DOE User Facilities Partner for Greater Scientific Impact

EMSL and DOE JGI announce FY 2018 FICUS projects

Two Department of Energy user facilities, the Environmental Molecular Sciences Laboratory (EMSL) and the Joint Genome Institute (JGI), have selected 14 proposals from a joint call for 2018 research under the Facilities Integrating Collaborations for User Science (FICUS) initiative. This was the fifth FICUS call between EMSL and the DOE JGI since the collaborative science initiative was formed in 2014 by the Office of Biological and Environmental Research (BER) to harness the combined expertise and resources of two of the national user facilities stewarded by the DOE Office of Science in support of DOE’s energy, environment, and basic research missions.

“We are making considerable headway on achieving the goal of FICUS by enabling scientists to conduct fundamental science experiments in ways not possible with projects undertaken separately at either user facility,” said DOE JGI User Programs Deputy Susannah Tringe. “It is gratifying to already see the fruit of these collaborative endeavors in high-profile publications.”

Through the EMSL-JGI FICUS calls, users can combine EMSL’s unique imaging, omics and computational resources with cutting-edge genomics, DNA synthesis and complementary capabilities at DOE JGI. Because the facilities offer a breadth of characterization and analytical power, researchers are not expected to be expert users on all of the scientific instruments. Instead, members of the scientific staff from both user facilities work with the researchers to assess their needs and help them with their methodologies, experiments and visualizations.

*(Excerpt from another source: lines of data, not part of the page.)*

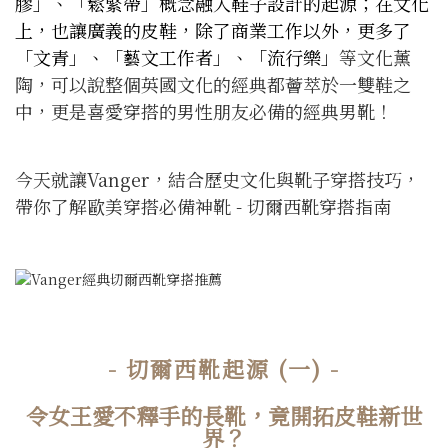
膠」、「鬆緊帶」概念融入鞋子設計的起源；在文化
上，也讓廣義的皮鞋，除了商業工作以外，更多了
「文青」、「藝文工作者」、「流行樂」
等文化薰
陶，可以說整個英國文化的經典都薈萃於一雙鞋之
中，更是喜愛穿搭的男性朋友必備的經典男靴！
今天就讓Vanger，結合歷史文化與靴子穿搭技巧，
帶你了解歐美穿搭必備神靴 - 切爾西靴穿搭指南
- 切爾西靴起源 (一) -
令女王愛不釋手的長靴，竟開拓皮鞋新世
界？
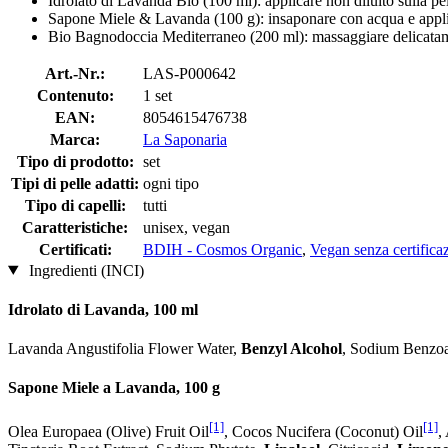
Idrolato di Lavanda Bio (100 ml): applicare non diluito sulla pell
Sapone Miele & Lavanda (100 g): insaponare con acqua e applic
Bio Bagnodoccia Mediterraneo (200 ml): massaggiare delicatame
Art.-Nr.:
LAS-P000642
Contenuto:
1 set
EAN:
8054615476738
Marca:
La Saponaria
Tipo di prodotto:
set
Tipi di pelle adatti:
ogni tipo
Tipo di capelli:
tutti
Caratteristiche:
unisex, vegan
Certificati:
BDIH - Cosmos Organic
,
Vegan senza certifica
Ingredienti (INCI)
Idrolato di Lavanda, 100 ml
Lavanda Angustifolia Flower Water,
Benzyl Alcohol
, Sodium Benzoa
Sapone Miele a Lavanda, 100 g
[1]
[1]
Olea Europaea (Olive) Fruit Oil
, Cocos Nucifera (Coconut) Oil
,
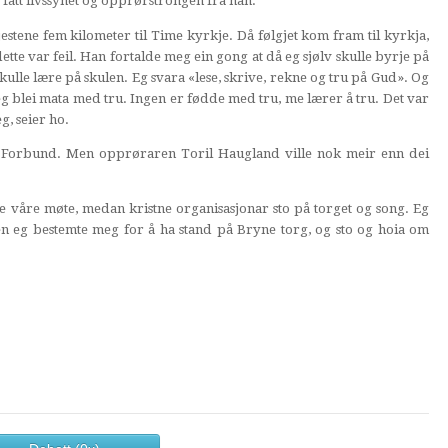
r fått livssynet og opprørstrongen frå han.
estene fem kilometer til Time kyrkje. Då følgjet kom fram til kyrkja,
tte var feil. Han fortalde meg ein gong at då eg sjølv skulle byrje på
ulle lære på skulen. Eg svara «lese, skrive, rekne og tru på Gud». Og
 eg blei mata med tru. Ingen er fødde med tru, me lærer å tru. Det var
, seier ho.
sk Forbund. Men opprøraren Toril Haugland ville nok meir enn dei
e våre møte, medan kristne organisasjonar sto på torget og song. Eg
n eg bestemte meg for å ha stand på Bryne torg, og sto og hoia om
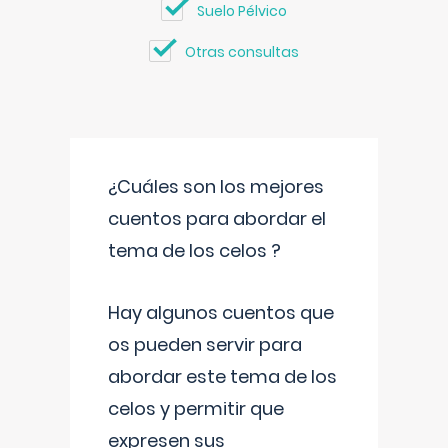
Suelo Pélvico
Otras consultas
¿Cuáles son los mejores
cuentos para abordar el
tema de los celos ?
Hay algunos cuentos que
os pueden servir para
abordar este tema de los
celos y permitir que
expresen sus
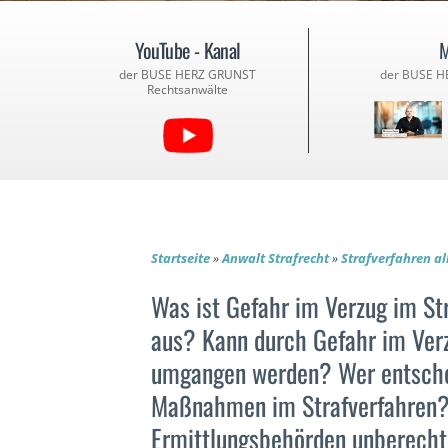
YouTube - Kanal
M
der BUSE HERZ GRUNST
der BUSE H
Rechtsanwälte
Startseite
»
Anwalt Strafrecht
»
Strafverfahren a
Was ist Gefahr im Verzug im Str
aus? Kann durch Gefahr im Verz
umgangen werden? Wer entsche
Maßnahmen im Strafverfahren? 
Ermittlungsbehörden unberech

“The FICUS program has been such a success at many levels,” said Nancy Hess, EMSL’s Science Lead for Terrestrial and Subsurface Ecosystems, “from the scientific accomplishments of the researchers using our capabilities to the greater degree of strategic integration between our two facilities to the growing scientific community that has taken advantage of this opportunity.”

The accepted proposals are:

  • Scott Saleska of the University of Arizona is investigating the biogeochemical implications of changing microbial leaf litter decomposition across a permafrost thaw gradient. The Saleska team intends to examine the ways in which fresh plant litter deposition influences microbial activity across three stages of permafrost thaw and the overall impact of these changes on greenhouse gas emissions. They seek to increase understanding of the importance of species-specific interactions on biogeochemical cycling and the complex factors that control arctic greenhouse gas emissions.
  • Tullis Onstott and co-PI Maggie Lau, of Princeton University, seek to document the microbial ecosystem of an active fault zone in South Africa and determine how these microbial communities respond to pulses of hydrogen gas released during seismic activity. They anticipate that the change in local gas composition will trigger bacterial activity to rapidly generate methane and other reduced compounds. Analyses of deep subsurface syntrophic consortia could provide ecologists with the first images of subsurface trophic associations and identify the mechanisms of electron transfer to better understand the transformation of methane in the environment.
Phylogenetic diversity of metagenome assembled genomes (MAGs) from the Canada Basin and Beaufort Sea at three depths; surface, subsurface chlorophyll maximum (SCM) and Pacific Winter Waters (33.1). Completeness and relative differential coverage across water mass of each MAG are displayed around the tree and microbial phyla are separated by colour. Completeness ranges from 25% to 94% complete.

From David Walsh’s proposal: Phylogenetic diversity of metagenome assembled genomes (MAGs) from the Canada Basin and Beaufort Sea at three depths: surface; subsurface chlorophyll maximum (SCM); and, Pacific Winter Waters. Completeness and relative differential coverage across water mass of each MAG are displayed around the tree and microbial phyla are separated by color.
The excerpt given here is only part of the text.